Wenn man in Sekt badet, wird man betrunken
Stimmt nicht. In Sekt zu baden ist doch eher ein ausgefallener Freizeitspaß. Die Physiologen, die ich zunächst befragt habe, antworteten denn auch, es gebe erstaunlich wenige wissenschaftliche Untersuchungen darüber, wie wir Alkohol durch die Haut aufnehmen. Sie konnten sich aber vorstellen, dass man auf diese Weise betrunken wird, weil Ethanol, der Alkohol im Sekt, als eher kleines Molekül auch die meisten Membranen ohne Probleme passiert, etwa die Haut. Besonders durchlässig ist die Haut zwischen den Zehen und im Intimbereich.
Dann aber meldete sich der Rechtsmediziner Achim Schäfer bei mir, und dem war das Phänomen schon des Öfteren untergekommen – nicht das Sektbad, aber eine angebliche Resorption von Alkohol durch die Haut. Vor Gericht würden Alkoholtäter oft behaupten, sie hätten den in ihrem Blut nachgewiesenen Alkohol nicht wissentlich getrunken, sondern irgendwie unbemerkt und damit schuldlos durch die Haut aufgenommen, etwa weil sie aus medizinischen Gründen Umschläge mit alkoholgetränkten Tüchern gemacht oder eine großflächige Hautdesinfektion mit Alkohollösung vorgenommen hätten. «Alle diese Fälle sind hinreichend erforscht, und es ist bekannt, dass man auf diese Weise keine Blutalkoholkonzentration von höher als etwa 0,1 Promille erreichen kann», schreibt Schäfer.

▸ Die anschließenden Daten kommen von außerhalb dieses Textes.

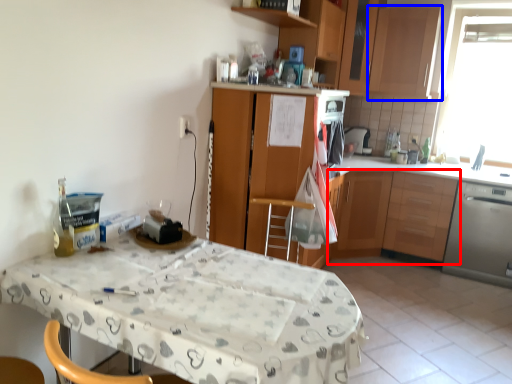 Question: Which object appears farthest to the camera in this image, cabinetry (highlighted by a red box) or cabinetry (highlighted by a blue box)?

Choices:
 (A) cabinetry
 (B) cabinetry

Answer: (B) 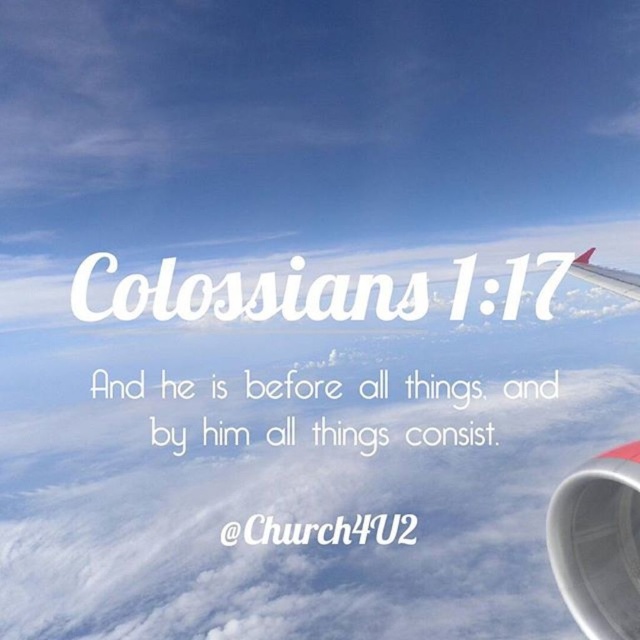 Is white metallic engine at right above red matte wing at upper right?

Actually, white metallic engine at right is below red matte wing at upper right.

Does white metallic engine at right come behind red matte wing at upper right?

No, it is in front of red matte wing at upper right.

This screenshot has height=640, width=640. What do you see at coordinates (598, 544) in the screenshot? I see `white metallic engine at right` at bounding box center [598, 544].

Identify the location of white metallic engine at right. (598, 544). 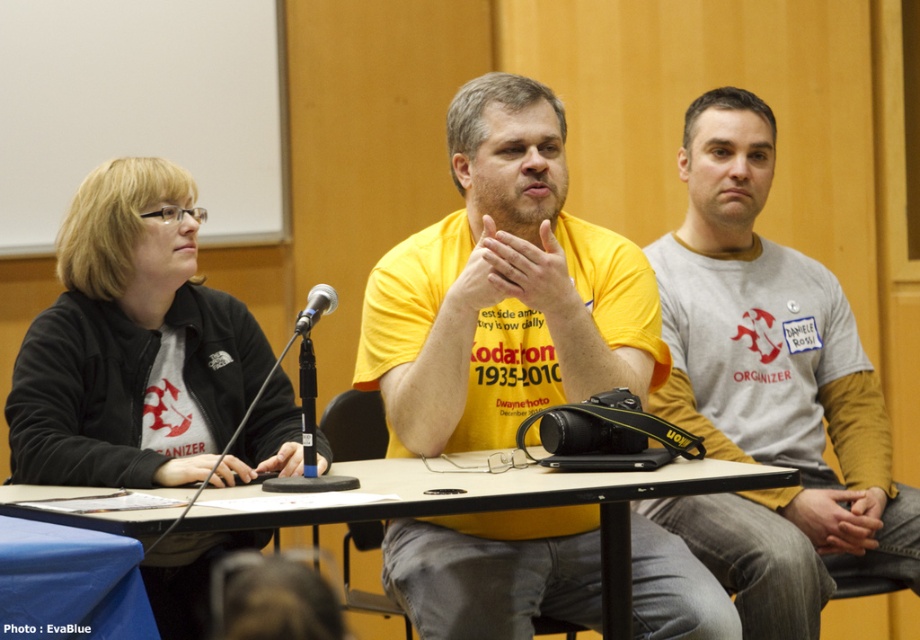 Question: Based on their relative distances, which object is farther from the white plastic table at center?

Choices:
 (A) black metallic microphone at center
 (B) black fabric jacket at left

Answer: (A)

Question: Which point is farther from the camera taking this photo?

Choices:
 (A) pyautogui.click(x=754, y=276)
 (B) pyautogui.click(x=605, y=534)
 (C) pyautogui.click(x=652, y=275)
 (D) pyautogui.click(x=253, y=442)

Answer: (A)

Question: Among these points, which one is farthest from the camera?

Choices:
 (A) (552, 573)
 (B) (118, 312)
 (C) (713, 220)

Answer: (C)

Question: Is yellow matte shirt at center below black metallic microphone at center?

Choices:
 (A) no
 (B) yes

Answer: (B)

Question: Does black fabric jacket at left have a smaller size compared to black metallic microphone at center?

Choices:
 (A) yes
 (B) no

Answer: (B)

Question: Can you confirm if black fabric jacket at left is thinner than white plastic table at center?

Choices:
 (A) yes
 (B) no

Answer: (A)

Zwar wirkt das Sektbad auf die gesamte Hautfläche, dafür ist aber auch die Konzentration des Alkohols viel geringer. Man kann also davon ausgehen, dass das Bad keinen allzu heftigen Rausch auslöst. Allenfalls könnte noch das Kohlendioxid, das sich über der Oberfläche konzentriert, benebelnd wirken.
Und Vorsicht ist bei Babys und Kleinkindern geboten: Italienische Ärzte berichteten 1991 in der Zeitschrift Pediatric Emergency Care über den Fall eines vier Wochen alten Babys, dessen Nabelschnurrest mit alkoholgetränkten Verbänden behandelt wurde. Die Eltern klagten darüber, dass das Mädchen lethargisch sei – tatsächlich war es wohl betrunken. Zum Glück war der Rausch nach kurzer Zeit vorbei.